● WHAT TO PRODUCE:
Out of the data below, copy every line with the string "rabbitmq".

Dataset records:

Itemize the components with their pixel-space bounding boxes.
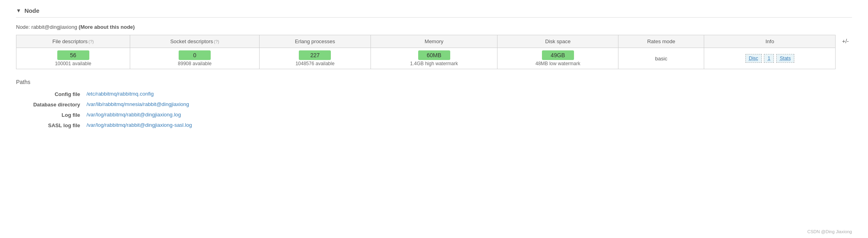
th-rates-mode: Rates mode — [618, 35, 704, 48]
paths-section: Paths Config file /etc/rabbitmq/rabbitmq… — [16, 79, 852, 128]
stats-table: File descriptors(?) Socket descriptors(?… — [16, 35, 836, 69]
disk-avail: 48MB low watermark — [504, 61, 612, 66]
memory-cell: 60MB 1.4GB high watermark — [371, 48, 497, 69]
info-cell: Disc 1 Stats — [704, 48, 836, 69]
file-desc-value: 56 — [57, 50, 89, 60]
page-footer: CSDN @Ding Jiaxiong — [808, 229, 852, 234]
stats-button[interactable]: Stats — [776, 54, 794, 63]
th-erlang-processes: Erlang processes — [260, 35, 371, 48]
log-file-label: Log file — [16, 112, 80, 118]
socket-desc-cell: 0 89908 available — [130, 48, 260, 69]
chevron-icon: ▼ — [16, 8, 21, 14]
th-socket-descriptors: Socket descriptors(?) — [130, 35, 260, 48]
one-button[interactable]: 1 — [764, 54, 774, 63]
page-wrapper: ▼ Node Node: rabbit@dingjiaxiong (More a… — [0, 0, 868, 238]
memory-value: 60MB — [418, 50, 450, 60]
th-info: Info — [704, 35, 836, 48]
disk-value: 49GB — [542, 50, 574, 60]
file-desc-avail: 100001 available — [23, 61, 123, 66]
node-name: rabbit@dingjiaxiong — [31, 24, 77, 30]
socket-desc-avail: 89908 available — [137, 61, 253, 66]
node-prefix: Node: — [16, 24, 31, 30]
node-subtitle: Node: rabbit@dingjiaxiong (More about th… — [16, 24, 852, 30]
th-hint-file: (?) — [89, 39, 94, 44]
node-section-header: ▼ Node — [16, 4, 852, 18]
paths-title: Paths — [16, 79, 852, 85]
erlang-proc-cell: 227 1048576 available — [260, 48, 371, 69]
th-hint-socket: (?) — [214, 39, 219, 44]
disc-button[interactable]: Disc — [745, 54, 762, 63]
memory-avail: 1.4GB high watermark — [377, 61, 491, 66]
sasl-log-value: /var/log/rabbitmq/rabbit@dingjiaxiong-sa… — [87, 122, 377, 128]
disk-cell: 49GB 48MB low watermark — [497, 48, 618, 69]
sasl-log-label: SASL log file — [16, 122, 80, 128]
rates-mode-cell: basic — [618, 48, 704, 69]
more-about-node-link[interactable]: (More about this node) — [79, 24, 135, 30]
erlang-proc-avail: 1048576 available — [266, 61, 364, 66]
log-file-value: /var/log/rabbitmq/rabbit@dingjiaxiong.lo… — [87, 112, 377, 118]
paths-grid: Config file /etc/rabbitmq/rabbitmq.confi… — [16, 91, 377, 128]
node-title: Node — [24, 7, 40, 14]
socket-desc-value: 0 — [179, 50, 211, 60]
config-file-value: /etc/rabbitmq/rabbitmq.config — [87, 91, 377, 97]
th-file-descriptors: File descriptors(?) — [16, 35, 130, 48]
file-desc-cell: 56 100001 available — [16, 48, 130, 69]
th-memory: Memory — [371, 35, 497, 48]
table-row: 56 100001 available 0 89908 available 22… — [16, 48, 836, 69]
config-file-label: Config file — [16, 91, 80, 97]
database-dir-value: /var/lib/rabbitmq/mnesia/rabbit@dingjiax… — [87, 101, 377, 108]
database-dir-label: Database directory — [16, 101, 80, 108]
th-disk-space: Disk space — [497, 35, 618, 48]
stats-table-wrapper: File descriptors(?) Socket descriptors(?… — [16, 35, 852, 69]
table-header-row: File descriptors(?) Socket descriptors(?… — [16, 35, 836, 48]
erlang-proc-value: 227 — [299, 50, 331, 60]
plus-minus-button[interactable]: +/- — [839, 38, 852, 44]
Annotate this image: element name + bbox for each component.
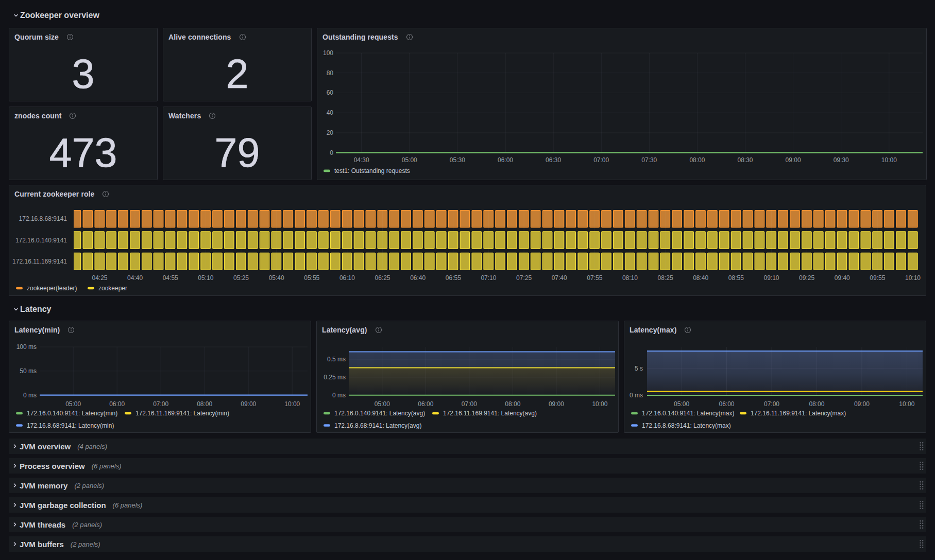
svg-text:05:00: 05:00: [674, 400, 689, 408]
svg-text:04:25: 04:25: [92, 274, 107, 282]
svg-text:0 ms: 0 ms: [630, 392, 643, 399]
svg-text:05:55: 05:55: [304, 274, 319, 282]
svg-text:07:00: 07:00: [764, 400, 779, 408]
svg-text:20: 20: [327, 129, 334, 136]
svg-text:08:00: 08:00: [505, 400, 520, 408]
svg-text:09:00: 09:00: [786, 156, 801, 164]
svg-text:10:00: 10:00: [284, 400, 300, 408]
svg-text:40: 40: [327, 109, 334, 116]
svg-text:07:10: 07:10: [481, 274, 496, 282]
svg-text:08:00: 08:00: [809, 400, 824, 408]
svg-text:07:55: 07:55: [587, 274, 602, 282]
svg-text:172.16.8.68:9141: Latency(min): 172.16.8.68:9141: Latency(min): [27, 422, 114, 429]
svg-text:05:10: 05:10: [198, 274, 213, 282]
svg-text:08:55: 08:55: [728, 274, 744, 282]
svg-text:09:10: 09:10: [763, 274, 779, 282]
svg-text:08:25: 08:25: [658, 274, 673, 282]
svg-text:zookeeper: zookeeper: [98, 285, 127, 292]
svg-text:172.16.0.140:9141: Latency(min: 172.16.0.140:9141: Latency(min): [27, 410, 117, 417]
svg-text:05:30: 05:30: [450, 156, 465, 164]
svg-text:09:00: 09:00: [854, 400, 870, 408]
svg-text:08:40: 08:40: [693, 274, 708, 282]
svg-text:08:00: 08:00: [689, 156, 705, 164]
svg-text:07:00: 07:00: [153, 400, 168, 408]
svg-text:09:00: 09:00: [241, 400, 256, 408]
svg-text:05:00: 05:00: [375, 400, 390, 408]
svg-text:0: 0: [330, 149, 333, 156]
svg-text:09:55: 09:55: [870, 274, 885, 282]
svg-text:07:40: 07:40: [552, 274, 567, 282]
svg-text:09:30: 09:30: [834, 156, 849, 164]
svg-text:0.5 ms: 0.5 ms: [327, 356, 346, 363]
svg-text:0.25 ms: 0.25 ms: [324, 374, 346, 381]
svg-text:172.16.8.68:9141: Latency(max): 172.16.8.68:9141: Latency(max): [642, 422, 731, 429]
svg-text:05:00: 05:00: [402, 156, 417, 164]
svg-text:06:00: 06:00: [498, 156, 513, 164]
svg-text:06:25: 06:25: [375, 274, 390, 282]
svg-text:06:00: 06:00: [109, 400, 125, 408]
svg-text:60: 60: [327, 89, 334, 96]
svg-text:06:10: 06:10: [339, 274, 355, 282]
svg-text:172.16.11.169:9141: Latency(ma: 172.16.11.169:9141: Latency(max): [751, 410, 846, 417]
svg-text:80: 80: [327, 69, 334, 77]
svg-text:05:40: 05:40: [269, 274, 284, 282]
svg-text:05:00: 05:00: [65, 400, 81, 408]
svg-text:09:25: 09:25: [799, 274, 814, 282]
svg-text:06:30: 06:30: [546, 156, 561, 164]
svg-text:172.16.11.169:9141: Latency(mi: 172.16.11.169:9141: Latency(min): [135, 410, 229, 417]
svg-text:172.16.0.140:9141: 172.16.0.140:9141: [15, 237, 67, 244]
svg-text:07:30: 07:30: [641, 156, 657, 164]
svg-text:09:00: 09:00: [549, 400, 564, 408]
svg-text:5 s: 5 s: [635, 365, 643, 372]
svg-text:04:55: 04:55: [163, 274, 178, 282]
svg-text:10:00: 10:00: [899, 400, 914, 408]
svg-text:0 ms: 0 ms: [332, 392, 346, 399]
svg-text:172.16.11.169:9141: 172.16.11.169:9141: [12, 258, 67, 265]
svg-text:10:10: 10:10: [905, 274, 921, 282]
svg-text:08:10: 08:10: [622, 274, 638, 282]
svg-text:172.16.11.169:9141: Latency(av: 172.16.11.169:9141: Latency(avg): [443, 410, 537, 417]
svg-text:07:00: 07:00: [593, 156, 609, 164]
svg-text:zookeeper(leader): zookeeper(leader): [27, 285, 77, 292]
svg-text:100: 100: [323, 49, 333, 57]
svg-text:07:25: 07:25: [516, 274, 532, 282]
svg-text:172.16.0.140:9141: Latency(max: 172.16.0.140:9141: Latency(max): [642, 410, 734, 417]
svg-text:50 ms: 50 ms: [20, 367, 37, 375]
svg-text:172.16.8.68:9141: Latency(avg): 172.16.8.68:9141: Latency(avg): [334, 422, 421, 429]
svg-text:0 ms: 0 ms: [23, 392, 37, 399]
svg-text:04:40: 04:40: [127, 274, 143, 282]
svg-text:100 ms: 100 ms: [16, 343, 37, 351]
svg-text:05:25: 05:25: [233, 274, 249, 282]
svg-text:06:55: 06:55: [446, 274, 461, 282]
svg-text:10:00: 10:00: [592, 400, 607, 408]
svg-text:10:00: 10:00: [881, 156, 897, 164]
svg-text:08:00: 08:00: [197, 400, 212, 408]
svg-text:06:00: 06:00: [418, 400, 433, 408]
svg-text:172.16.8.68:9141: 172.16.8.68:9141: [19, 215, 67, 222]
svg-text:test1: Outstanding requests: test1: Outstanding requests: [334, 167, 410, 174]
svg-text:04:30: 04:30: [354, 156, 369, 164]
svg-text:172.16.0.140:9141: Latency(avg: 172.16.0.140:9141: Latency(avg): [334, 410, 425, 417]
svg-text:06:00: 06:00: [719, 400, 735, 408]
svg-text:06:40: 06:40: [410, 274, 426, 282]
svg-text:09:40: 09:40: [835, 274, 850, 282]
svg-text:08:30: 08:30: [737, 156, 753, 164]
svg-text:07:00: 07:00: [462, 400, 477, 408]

● OUTPUT BELOW:
paths-section: Paths Config file /etc/rabbitmq/rabbitmq… — [16, 79, 852, 128]
sasl-log-value: /var/log/rabbitmq/rabbit@dingjiaxiong-sa… — [87, 122, 377, 128]
log-file-value: /var/log/rabbitmq/rabbit@dingjiaxiong.lo… — [87, 112, 377, 118]
paths-grid: Config file /etc/rabbitmq/rabbitmq.confi… — [16, 91, 377, 128]
config-file-value: /etc/rabbitmq/rabbitmq.config — [87, 91, 377, 97]
database-dir-value: /var/lib/rabbitmq/mnesia/rabbit@dingjiax… — [87, 101, 377, 108]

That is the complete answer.